Juri Han
    c.ai

    I start the stream like always, tossing out the usual quips as I tear through these noobs. But I can’t shake this nagging feeling gnawing at the back of my mind. I glance over at the chat and see your name again, just sitting there. Always there. I don’t know why, but something in me snaps.

    “Ah, there you are. My number one fan... and by ‘number one,’ I mean ‘only,’ but hey, who’s counting?” I throw out the line, but it feels hollow, even to me. I’m not in the mood for this, not tonight.

    I keep playing, but I’m going through the motions. My hands are moving, I’m winning, but my head’s somewhere else. And it’s pissing me off. After taking down another player, I just... stop. The game’s still running, but I can’t focus. I stare at the screen, at the camera, at you.

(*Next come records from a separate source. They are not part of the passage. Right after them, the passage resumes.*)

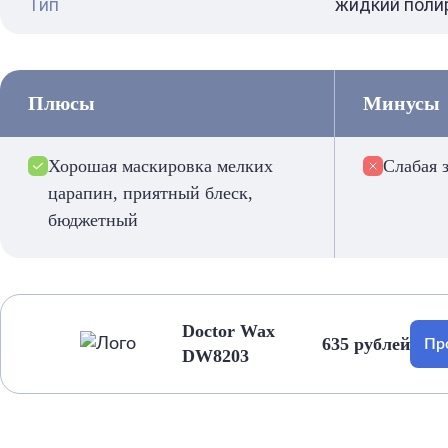
Тип
жидкий поли
Плюсы
Минусы
Хорошая маскировка мелких
Слабая 
царапин, приятный блеск,
бюджетный
Doctor Wax
635 рублей
Пр
DW8203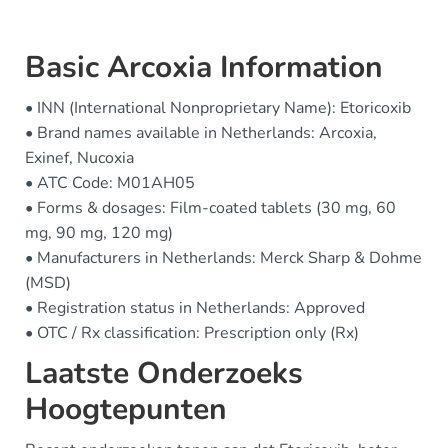
Basic Arcoxia Information
• INN (International Nonproprietary Name): Etoricoxib
• Brand names available in Netherlands: Arcoxia,
Exinef, Nucoxia
• ATC Code: M01AH05
• Forms & dosages: Film-coated tablets (30 mg, 60
mg, 90 mg, 120 mg)
• Manufacturers in Netherlands: Merck Sharp & Dohme
(MSD)
• Registration status in Netherlands: Approved
• OTC / Rx classification: Prescription only (Rx)
Laatste Onderzoeks
Hoogtepunten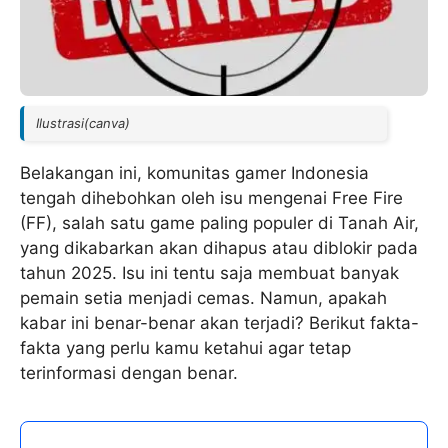
Ilustrasi(canva)
Belakangan ini, komunitas gamer Indonesia
tengah dihebohkan oleh isu mengenai Free Fire
(FF), salah satu game paling populer di Tanah Air,
yang dikabarkan akan dihapus atau diblokir pada
tahun 2025. Isu ini tentu saja membuat banyak
pemain setia menjadi cemas. Namun, apakah
kabar ini benar-benar akan terjadi? Berikut fakta-
fakta yang perlu kamu ketahui agar tetap
terinformasi dengan benar.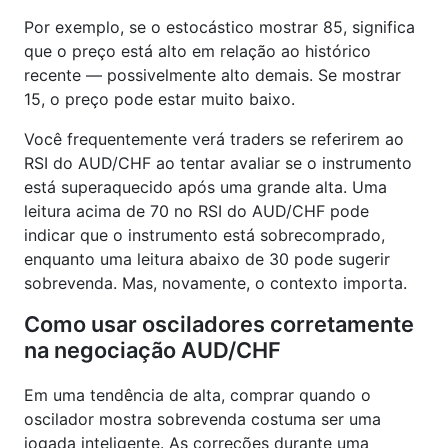
Por exemplo, se o estocástico mostrar 85, significa
que o preço está alto em relação ao histórico
recente — possivelmente alto demais. Se mostrar
15, o preço pode estar muito baixo.
Você frequentemente verá traders se referirem ao
RSI do AUD/CHF ao tentar avaliar se o instrumento
está superaquecido após uma grande alta. Uma
leitura acima de 70 no RSI do AUD/CHF pode
indicar que o instrumento está sobrecomprado,
enquanto uma leitura abaixo de 30 pode sugerir
sobrevenda. Mas, novamente, o contexto importa.
Como usar osciladores corretamente
na negociação AUD/CHF
Em uma tendência de alta, comprar quando o
oscilador mostra sobrevenda costuma ser uma
jogada inteligente. As correções durante uma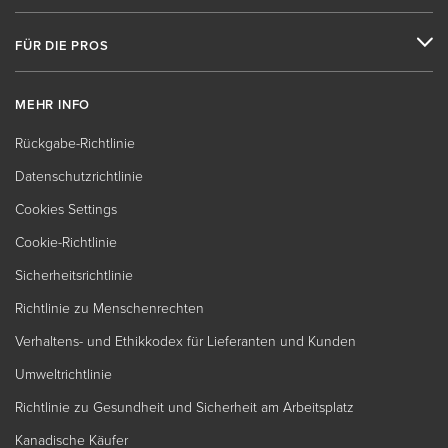
FÜR DIE PROS
MEHR INFO
Rückgabe-Richtlinie
Datenschutzrichtlinie
Cookies Settings
Cookie-Richtlinie
Sicherheitsrichtlinie
Richtlinie zu Menschenrechten
Verhaltens- und Ethikkodex für Lieferanten und Kunden
Umweltrichtlinie
Richtlinie zu Gesundheit und Sicherheit am Arbeitsplatz
Kanadische Käufer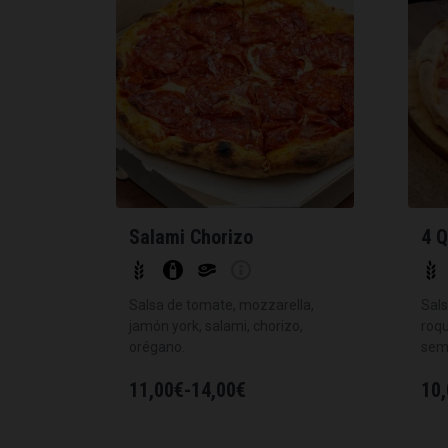
Salami Chorizo
4 
Salsa de tomate, mozzarella,
Sals
jamón york, salami, chorizo,
roqu
orégano.
sem
11,00
€
-
14,00
€
10,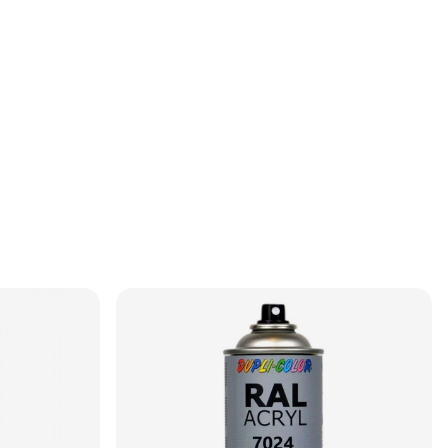
interiöra ytor
skilt användbar
en där precision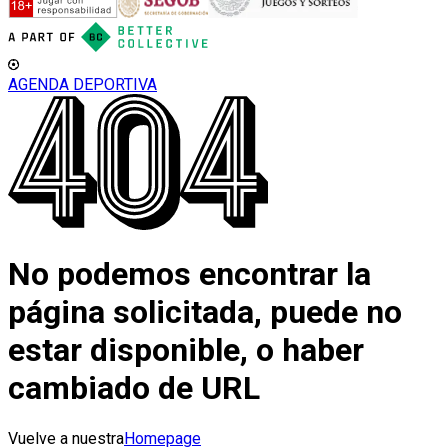
AGENDA DEPORTIVA
No podemos encontrar la
página solicitada, puede no
estar disponible, o haber
cambiado de URL
Vuelve a nuestra
Homepage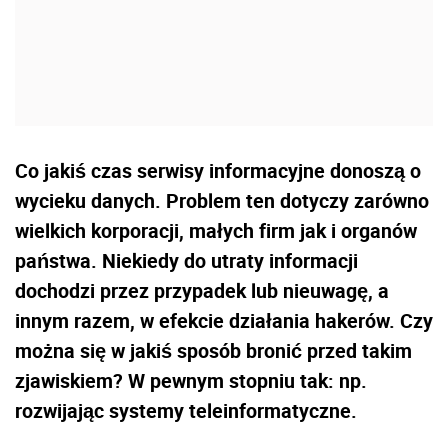
Co jakiś czas serwisy informacyjne donoszą o
wycieku danych. Problem ten dotyczy zarówno
wielkich korporacji, małych firm jak i organów
państwa. Niekiedy do utraty informacji
dochodzi przez przypadek lub nieuwagę, a
innym razem, w efekcie działania hakerów. Czy
można się w jakiś sposób bronić przed takim
zjawiskiem? W pewnym stopniu tak: np.
rozwijając systemy teleinformatyczne.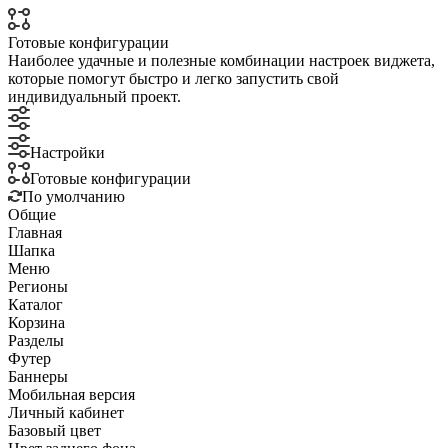
Готовые конфигурации
Наиболее удачные и полезные комбинации настроек виджета,
которые помогут быстро и легко запустить свой
индивидуальный проект.
Настройки
Готовые конфигурации
По умолчанию
Общие
Главная
Шапка
Меню
Регионы
Каталог
Корзина
Разделы
Футер
Баннеры
Мобильная версия
Личный кабинет
Базовый цвет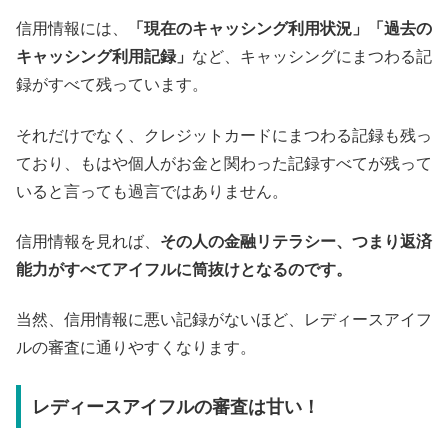
信用情報には、
「現在のキャッシング利用状況」「過去の
キャッシング利用記録」
など、キャッシングにまつわる記
録がすべて残っています。
それだけでなく、クレジットカードにまつわる記録も残っ
ており、もはや個人がお金と関わった記録すべてが残って
いると言っても過言ではありません。
信用情報を見れば、
その人の金融リテラシー、つまり返済
能力がすべてアイフルに筒抜けとなるのです。
当然、信用情報に悪い記録がないほど、レディースアイフ
ルの審査に通りやすくなります。
レディースアイフルの審査は甘い！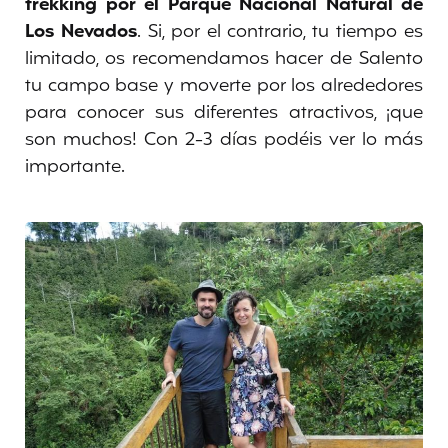
trekking por el Parque Nacional Natural de
Los Nevados
. Si, por el contrario, tu tiempo es
limitado, os recomendamos hacer de Salento
tu campo base y moverte por los alrededores
para conocer sus diferentes atractivos, ¡que
son muchos! Con 2-3 días podéis ver lo más
importante.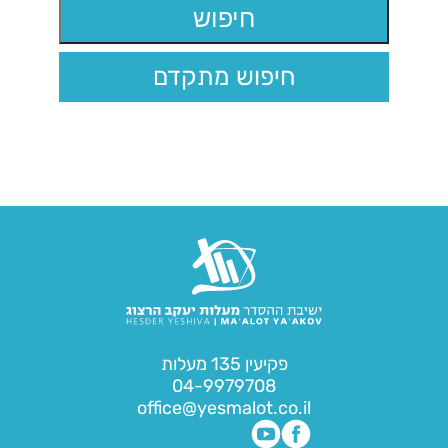
חיפוש מתקדם
פקיעין 135 מעלות
04-9979708
office@yesmalot.co.il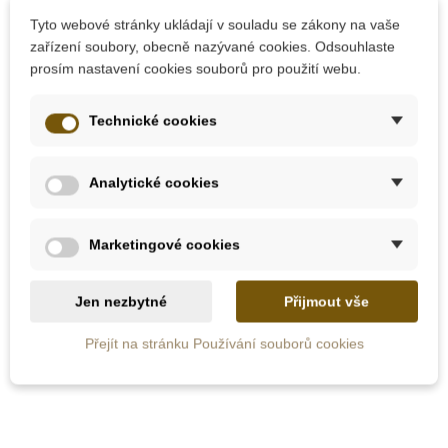
Tyto webové stránky ukládají v souladu se zákony na vaše
zařízení soubory, obecně nazývané cookies. Odsouhlaste
prosím nastavení cookies souborů pro použití webu.
Technické cookies
Skladem
Skladem
Analytické cookies
Moyo Montessori
Moyo Montessori
Modré geometrické
Malé červeno-modré
Marketingové cookies
hranoly
tyče
Jen nezbytné
Přijmout vše
940 Kč
827 Kč
Přejít na stránku Používání souborů cookies
Přidat do košíku
Přidat do košíku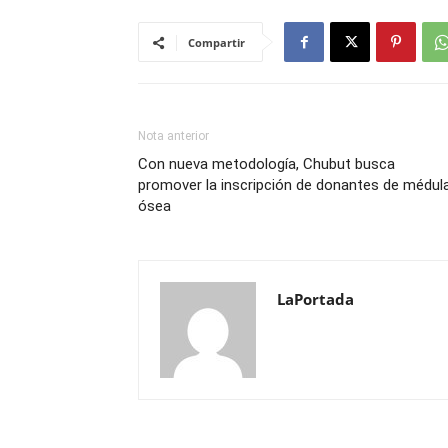
Compartir
Nota anterior
Con nueva metodología, Chubut busca
promover la inscripción de donantes de médul
ósea
LaPortada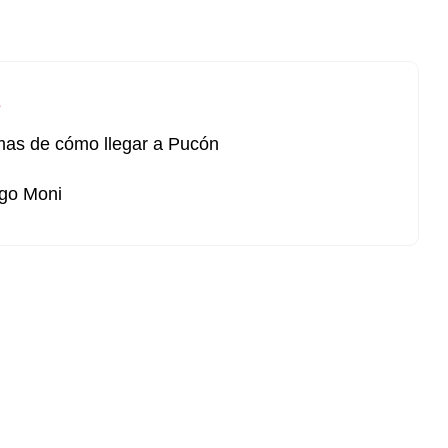
s
mas de cómo llegar a Pucón
go Moni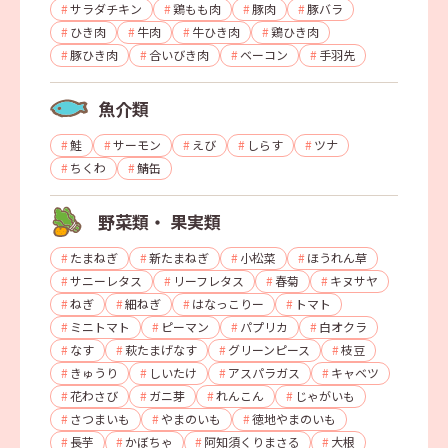
サラダチキン
鶏もも肉
豚肉
豚バラ
ひき肉
牛肉
牛ひき肉
鶏ひき肉
豚ひき肉
合いびき肉
ベーコン
手羽先
魚介類
鮭
サーモン
えび
しらす
ツナ
ちくわ
鯖缶
野菜類・
果実類
たまねぎ
新たまねぎ
小松菜
ほうれん草
サニーレタス
リーフレタス
春菊
キヌサヤ
ねぎ
細ねぎ
はなっこりー
トマト
ミニトマト
ピーマン
パプリカ
白オクラ
なす
萩たまげなす
グリーンピース
枝豆
きゅうり
しいたけ
アスパラガス
キャベツ
花わさび
ガニ芽
れんこん
じゃがいも
さつまいも
やまのいも
徳地やまのいも
長芋
かぼちゃ
阿知須くりまさる
大根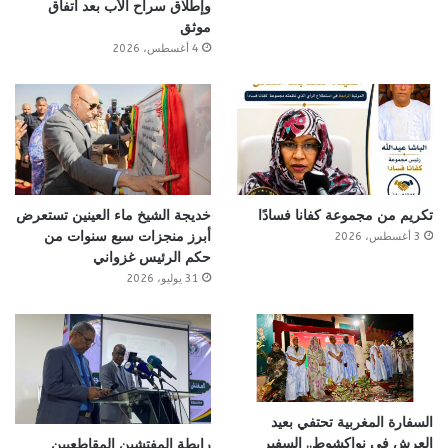
وإطلاق سراح الأب بعد اتفاق
موثق
4 أغسطس، 2026
تكريم من مجموعة كفانا فسادًا
خديجة الشيخ ماء العينين تستعرض
أبرز منجزات سبع سنوات من
3 أغسطس، 2026
حكم الرئيس غزواني
31 يوليو، 2026
السفارة المغربية تحتفي بعيد
العرش في نواكشوط.. السفير
رابطة المفتشين المقاطعيين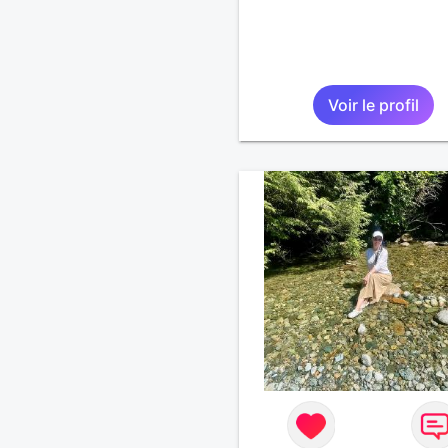
Voir le profil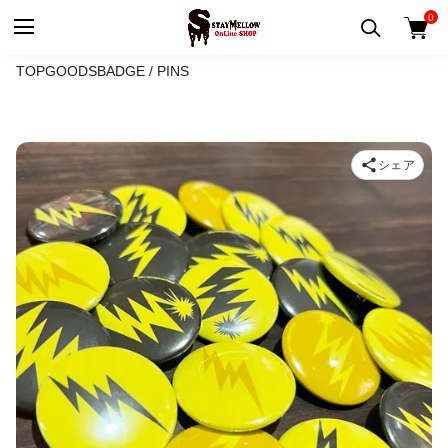
0
TOP
GOODS
BADGE / PINS
シェア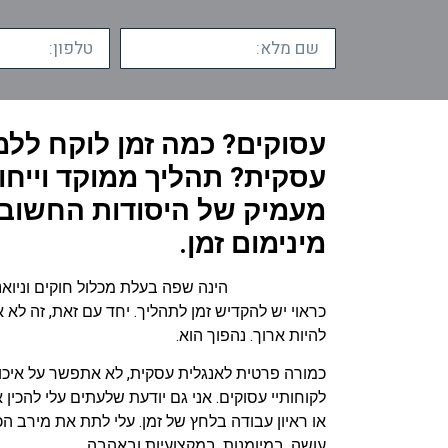
עסוקים? כמה זמן לוקח ללמ
עסקית? תהליך ממוקד וייחו
מעמיק של היסודות החשובי
מינימום זמן.
אנגלית עסקית
הינה שפה בעלת מכלול חוקים וניואנ
כראוי יש להקדיש זמן לתהליך. יחד עם זאת, זה לא 
להיות ארוך. נהפוך הוא.
כמורה פרטית לאנגלית עסקית, לא אתפשר על איכות.
לקוחותיי עסוקים. אני גם יודעת שלעתים עלי להכין
או ראיון עבודה בלחץ של זמן. עלי לתת את מירב הכל
עושה, במיומנות, במקצועיות ובאהבה.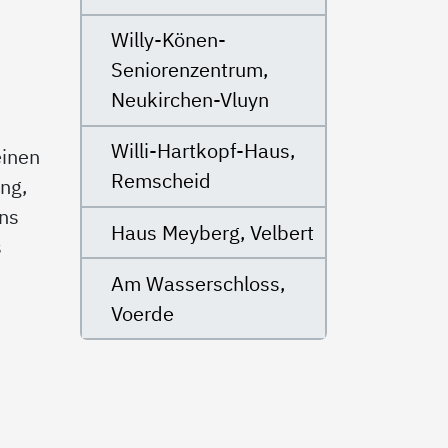
Willy-Könen-
Seniorenzentrum,
Neukirchen-Vluyn
Willi-Hartkopf-Haus,
einen
Remscheid
ng,
uns
Haus Meyberg, Velbert
s
Am Wasserschloss,
Voerde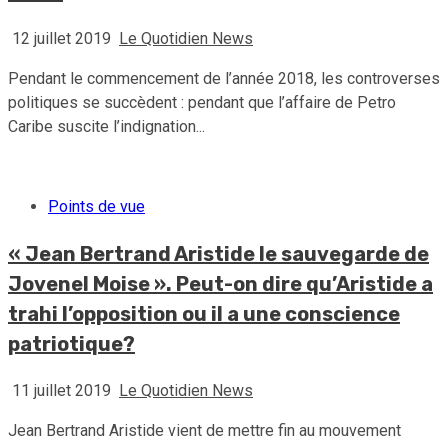
12 juillet 2019
Le Quotidien News
Pendant le commencement de l’année 2018, les controverses
politiques se succèdent : pendant que l’affaire de Petro
Caribe suscite l’indignation...
Points de vue
« Jean Bertrand Aristide le sauvegarde de
Jovenel Moise ». Peut-on dire qu’Aristide a
trahi l’opposition ou il a une conscience
patriotique?
11 juillet 2019
Le Quotidien News
Jean Bertrand Aristide vient de mettre fin au mouvement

    “You know, it’s funny... how long have we been doing this, huh? Feels like forever. And it’s just you and me, night after night.” The words spill out before I can stop them. What the hell am I doing? I’m not the type to get sentimental, but something about tonight is different.

    I lean back in my chair, feeling the weight of it all pressing down on me. My hands are fidgeting, running through my hair like that’ll somehow clear my head. “You ever feel like... what’s the point? I mean, I’m good at this. I’m good at everything I do. But who cares, right? What does it matter if no one’s watching? If no one gives a damn?”

    I can hear the bitterness in my voice, and it makes me cringe. I hate this, hate feeling like this. But it’s there, and I can’t ignore it anymore. I lean forward, trying to hold it together, but the frustration’s bubbling up.